Face-to-face meetings have plenty of pitfalls, and virtual meetings share most of them—plus they come with their own unique set of challenges. What does it take to create an exceptional meeting environment for your team when its members span multiple cities, states, or even continents?

Here are the five of the most common problems with virtual meetings, and five solutions so you can prevent those ineffective meetings fraught with misunderstandings and time-wasters.

Problem: Too many meetings!

Yes, it’s true: Almost everyone agrees they spend too much time in meetings, even when they’re virtual. This is an especially pressing problem for people working in fields that thrive on high energy, motivation, and team commitment, such as sales teams and tech start-ups. The sustained bonding and excitement these teams need are tough to generate and sustain virtually.

Solution: Use virtual meetings judiciously

Take care of housekeeping matters before the virtual meeting; don’t burn group time on dull details. Create supercharged agendas, circulate them before the meeting, and stick to them. Create a visual companion to the agenda, and use document sharing so everyone can see it and follow along. Take breaks when needed, but charge through point by point with only agenda items that demand all participants.

Problem: No body language means less emotion for memory building

When we speak and meet people face-to-face, we get most of our information about what they’re thinking or how they’re reacting from body language and facial expressions.

But body language also helps the brain remember these interactions by attaching emotion to them. In a virtual setting, we get far less information, and we, therefore, generate a lot less emotion we can use to decode the intent of others and solidify memories. The end result is that we don’t remember as much from virtual meetings.

Solution: Put a face on it

Use HD video to forge connections between your team members. Encourage small talk at appropriate times; research indicates that small talk creates lasting business connections and even makes us smarter.

Problem: Without social cues, we risk misunderstandings and can’t tell how we’re doing

At a virtual meeting, it’s harder to know if your audience is bored to tears, lost, or totally engaged. Even a highly adept moderator can only do so much virtually, right?

Solution: Check in, react, and express emotion

Set the tone for your virtual meetings by ensuring that participants know they’re expected to react and be present — not mute you and Instagram their lunch.

Use GoTo Meeting’s reaction icons so participants can react even when they don’t have verbal feedback. Express your feelings and reactions verbally, address participants by name, request their feedback, and ask even silent participants specific questions so you know everyone is engaged and focused.

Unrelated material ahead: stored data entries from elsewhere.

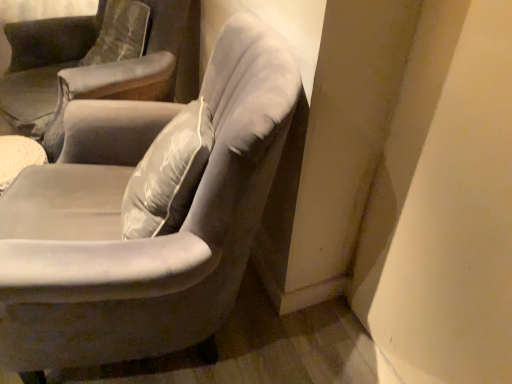 How much space does velvet gray armchair at upper left, which appears as the second chair when viewed from the front, occupy horizontally?

It is 35.10 inches.

Find the location of `velvet gray armchair at upper left, which appears as the second chair when viewed from the front`. velvet gray armchair at upper left, which appears as the second chair when viewed from the front is located at coordinates (87, 65).

The height and width of the screenshot is (384, 512). What do you see at coordinates (87, 65) in the screenshot?
I see `velvet gray armchair at upper left, the 1th chair in the back-to-front sequence` at bounding box center [87, 65].

Measure the distance between velvet gray armchair at upper left, the 1th chair in the back-to-front sequence, and camera.

4.78 feet.

Find the location of a particular element. This screenshot has height=384, width=512. velvet gray armchair at center, the second chair when ordered from back to front is located at coordinates (143, 239).

Describe the element at coordinates (143, 239) in the screenshot. I see `velvet gray armchair at center, the second chair when ordered from back to front` at that location.

What are the coordinates of `velvet gray armchair at upper left, which appears as the second chair when viewed from the front` in the screenshot? It's located at (87, 65).

Which object is positioned more to the left, velvet gray armchair at upper left, which appears as the second chair when viewed from the front, or velvet gray armchair at center, placed as the first chair when sorted from front to back?

velvet gray armchair at upper left, which appears as the second chair when viewed from the front.

Is velvet gray armchair at upper left, the 1th chair in the back-to-front sequence, positioned in front of velvet gray armchair at center, the second chair when ordered from back to front?

That is False.

Is point (71, 37) positioned in front of point (15, 254)?

No, (71, 37) is behind (15, 254).

From the image's perspective, is velvet gray armchair at upper left, the 1th chair in the back-to-front sequence, above or below velvet gray armchair at center, the second chair when ordered from back to front?

Clearly, from the image's perspective, velvet gray armchair at upper left, the 1th chair in the back-to-front sequence, is above velvet gray armchair at center, the second chair when ordered from back to front.

From a real-world perspective, is velvet gray armchair at upper left, the 1th chair in the back-to-front sequence, positioned over velvet gray armchair at center, placed as the first chair when sorted from front to back, based on gravity?

Yes, from a real-world perspective, velvet gray armchair at upper left, the 1th chair in the back-to-front sequence, is above velvet gray armchair at center, placed as the first chair when sorted from front to back.

Which of these two, velvet gray armchair at upper left, which appears as the second chair when viewed from the front, or velvet gray armchair at center, the second chair when ordered from back to front, is thinner?

With smaller width is velvet gray armchair at center, the second chair when ordered from back to front.

Considering the sizes of objects velvet gray armchair at upper left, which appears as the second chair when viewed from the front, and velvet gray armchair at center, placed as the first chair when sorted from front to back, in the image provided, who is shorter, velvet gray armchair at upper left, which appears as the second chair when viewed from the front, or velvet gray armchair at center, placed as the first chair when sorted from front to back,?

velvet gray armchair at upper left, which appears as the second chair when viewed from the front.

Considering the sizes of velvet gray armchair at upper left, the 1th chair in the back-to-front sequence, and velvet gray armchair at center, placed as the first chair when sorted from front to back, in the image, is velvet gray armchair at upper left, the 1th chair in the back-to-front sequence, bigger or smaller than velvet gray armchair at center, placed as the first chair when sorted from front to back,?

velvet gray armchair at upper left, the 1th chair in the back-to-front sequence, is bigger than velvet gray armchair at center, placed as the first chair when sorted from front to back.

Is velvet gray armchair at upper left, which appears as the second chair when viewed from the front, inside the boundaries of velvet gray armchair at center, the second chair when ordered from back to front, or outside?

velvet gray armchair at upper left, which appears as the second chair when viewed from the front, lies outside velvet gray armchair at center, the second chair when ordered from back to front.

Would you say velvet gray armchair at upper left, the 1th chair in the back-to-front sequence, is a long distance from velvet gray armchair at center, the second chair when ordered from back to front?

No, there isn't a large distance between velvet gray armchair at upper left, the 1th chair in the back-to-front sequence, and velvet gray armchair at center, the second chair when ordered from back to front.

Is velvet gray armchair at upper left, which appears as the second chair when viewed from the front, facing towards velvet gray armchair at center, placed as the first chair when sorted from front to back?

No, velvet gray armchair at upper left, which appears as the second chair when viewed from the front, is not facing towards velvet gray armchair at center, placed as the first chair when sorted from front to back.

Measure the distance from velvet gray armchair at upper left, the 1th chair in the back-to-front sequence, to velvet gray armchair at center, the second chair when ordered from back to front.

The distance of velvet gray armchair at upper left, the 1th chair in the back-to-front sequence, from velvet gray armchair at center, the second chair when ordered from back to front, is 24.80 inches.

Where is `chair below the velvet gray armchair at upper left, the 1th chair in the back-to-front sequence (from a real-world perspective)`? chair below the velvet gray armchair at upper left, the 1th chair in the back-to-front sequence (from a real-world perspective) is located at coordinates (143, 239).

Between velvet gray armchair at center, placed as the first chair when sorted from front to back, and velvet gray armchair at upper left, the 1th chair in the back-to-front sequence, which one appears on the right side from the viewer's perspective?

From the viewer's perspective, velvet gray armchair at center, placed as the first chair when sorted from front to back, appears more on the right side.

Is velvet gray armchair at center, placed as the first chair when sorted from front to back, positioned behind velvet gray armchair at upper left, which appears as the second chair when viewed from the front?

No, the depth of velvet gray armchair at center, placed as the first chair when sorted from front to back, is less than that of velvet gray armchair at upper left, which appears as the second chair when viewed from the front.

Considering the points (262, 131) and (175, 7), which point is in front, point (262, 131) or point (175, 7)?

The point (262, 131) is closer.

From the image's perspective, relative to velvet gray armchair at upper left, which appears as the second chair when viewed from the front, is velvet gray armchair at center, placed as the first chair when sorted from front to back, above or below?

Based on their image positions, velvet gray armchair at center, placed as the first chair when sorted from front to back, is located beneath velvet gray armchair at upper left, which appears as the second chair when viewed from the front.

From a real-world perspective, is velvet gray armchair at center, placed as the first chair when sorted from front to back, physically below velvet gray armchair at upper left, the 1th chair in the back-to-front sequence?

Indeed, from a real-world perspective, velvet gray armchair at center, placed as the first chair when sorted from front to back, is positioned beneath velvet gray armchair at upper left, the 1th chair in the back-to-front sequence.

Does velvet gray armchair at center, the second chair when ordered from back to front, have a greater width compared to velvet gray armchair at upper left, which appears as the second chair when viewed from the front?

No, velvet gray armchair at center, the second chair when ordered from back to front, is not wider than velvet gray armchair at upper left, which appears as the second chair when viewed from the front.

Is velvet gray armchair at center, the second chair when ordered from back to front, shorter than velvet gray armchair at upper left, the 1th chair in the back-to-front sequence?

No.

Who is bigger, velvet gray armchair at center, placed as the first chair when sorted from front to back, or velvet gray armchair at upper left, the 1th chair in the back-to-front sequence?

velvet gray armchair at upper left, the 1th chair in the back-to-front sequence.

Is velvet gray armchair at upper left, which appears as the second chair when viewed from the front, surrounded by velvet gray armchair at center, the second chair when ordered from back to front?

No.

Does velvet gray armchair at center, the second chair when ordered from back to front, touch velvet gray armchair at upper left, the 1th chair in the back-to-front sequence?

velvet gray armchair at center, the second chair when ordered from back to front, is not next to velvet gray armchair at upper left, the 1th chair in the back-to-front sequence, and they're not touching.

Based on the photo, is velvet gray armchair at center, the second chair when ordered from back to front, positioned with its back to velvet gray armchair at upper left, which appears as the second chair when viewed from the front?

No.

Measure the distance from velvet gray armchair at center, the second chair when ordered from back to front, to velvet gray armchair at upper left, the 1th chair in the back-to-front sequence.

velvet gray armchair at center, the second chair when ordered from back to front, and velvet gray armchair at upper left, the 1th chair in the back-to-front sequence, are 24.80 inches apart.

Where is `chair below the velvet gray armchair at upper left, which appears as the second chair when viewed from the front (from a real-world perspective)`? Image resolution: width=512 pixels, height=384 pixels. chair below the velvet gray armchair at upper left, which appears as the second chair when viewed from the front (from a real-world perspective) is located at coordinates (143, 239).

Where is `chair on the left of velvet gray armchair at center, the second chair when ordered from back to front`? The width and height of the screenshot is (512, 384). chair on the left of velvet gray armchair at center, the second chair when ordered from back to front is located at coordinates (87, 65).

In the image, there is a velvet gray armchair at upper left, the 1th chair in the back-to-front sequence. In order to click on chair below it (from a real-world perspective) in this screenshot , I will do `click(143, 239)`. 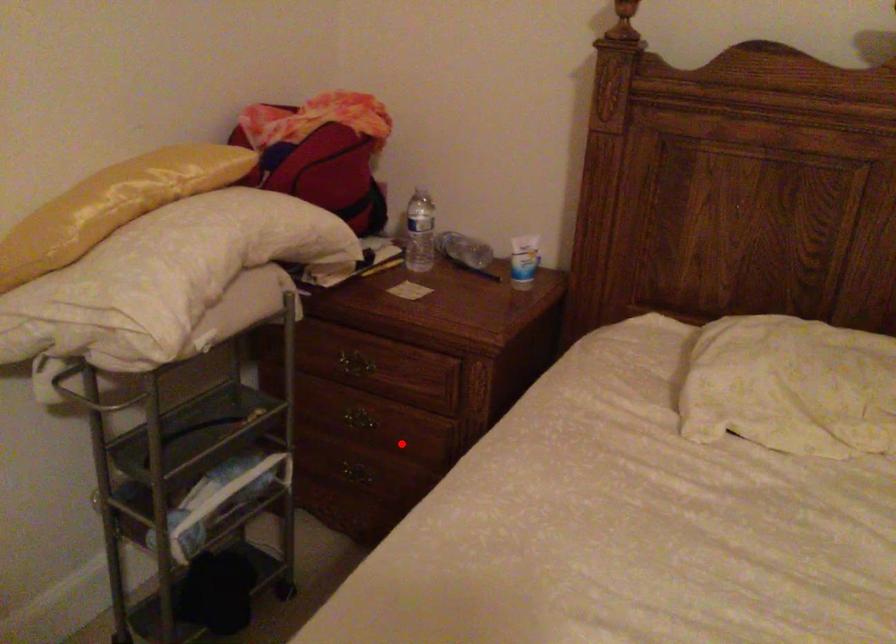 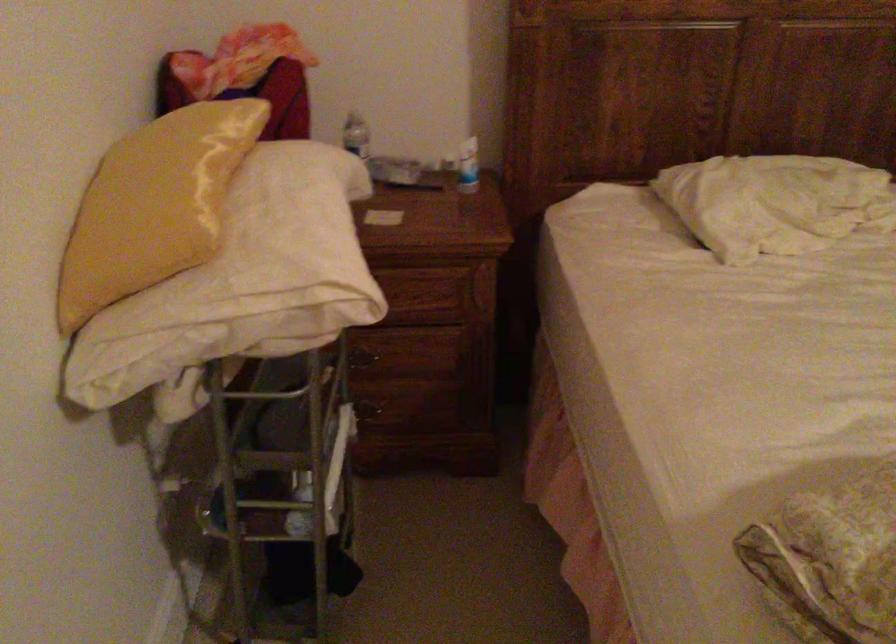 In the second image, find the point that corresponds to the highlighted location in the first image.

(412, 365)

Problem: Background noise from multiple participants

Too many virtual meetings are derailed by the background noise from each participant. We’ve all been the victim of someone’s crunchy lunch, inappropriate ringtone, or the telecommuter’s overly excitable dog.

Solution: Etiquette and technical tools

Make sure everyone knows to mute their lines if there is distracting noise in the background, but to continue to participate with text and reaction icons, and to keep their video feed on.

Problem: Unclear expectations and points

There are four primary types of learners:

  • Auditory – those who need to hear information
  • Kinesthetic – hands-on learners
  • Reading/writing – absorb information by reading and writing it
  • Visual – those who need to see information

In a face-to-face meeting, you have a better shot at getting your point across to more learners. But in the average virtual meeting, you may end up missing the mark for everyone but auditory learners.

Solution: Visual aids and interaction

Use document sharing tools to make visual aids part of the meeting to capture visual learners. Create bullet point notes for reading and writing learners and share them in the same way. Help auditory learners more by asking them to comment on points so they can recite what they’re hearing. And if you have some kinesthetic learners in your midst, consider “how to” segments when they fit the bill.

The bottom line

For modern businesses, virtual meetings are essential to the bottom line—and to building the most talented, creative teams. However, just because virtual meetings are now key to the way we do business doesn’t mean we should accept their problematic points. Avoid these five problems with virtual meetings by implementing smart solutions so you can lead more meaningful and productive virtual meetings for your teams.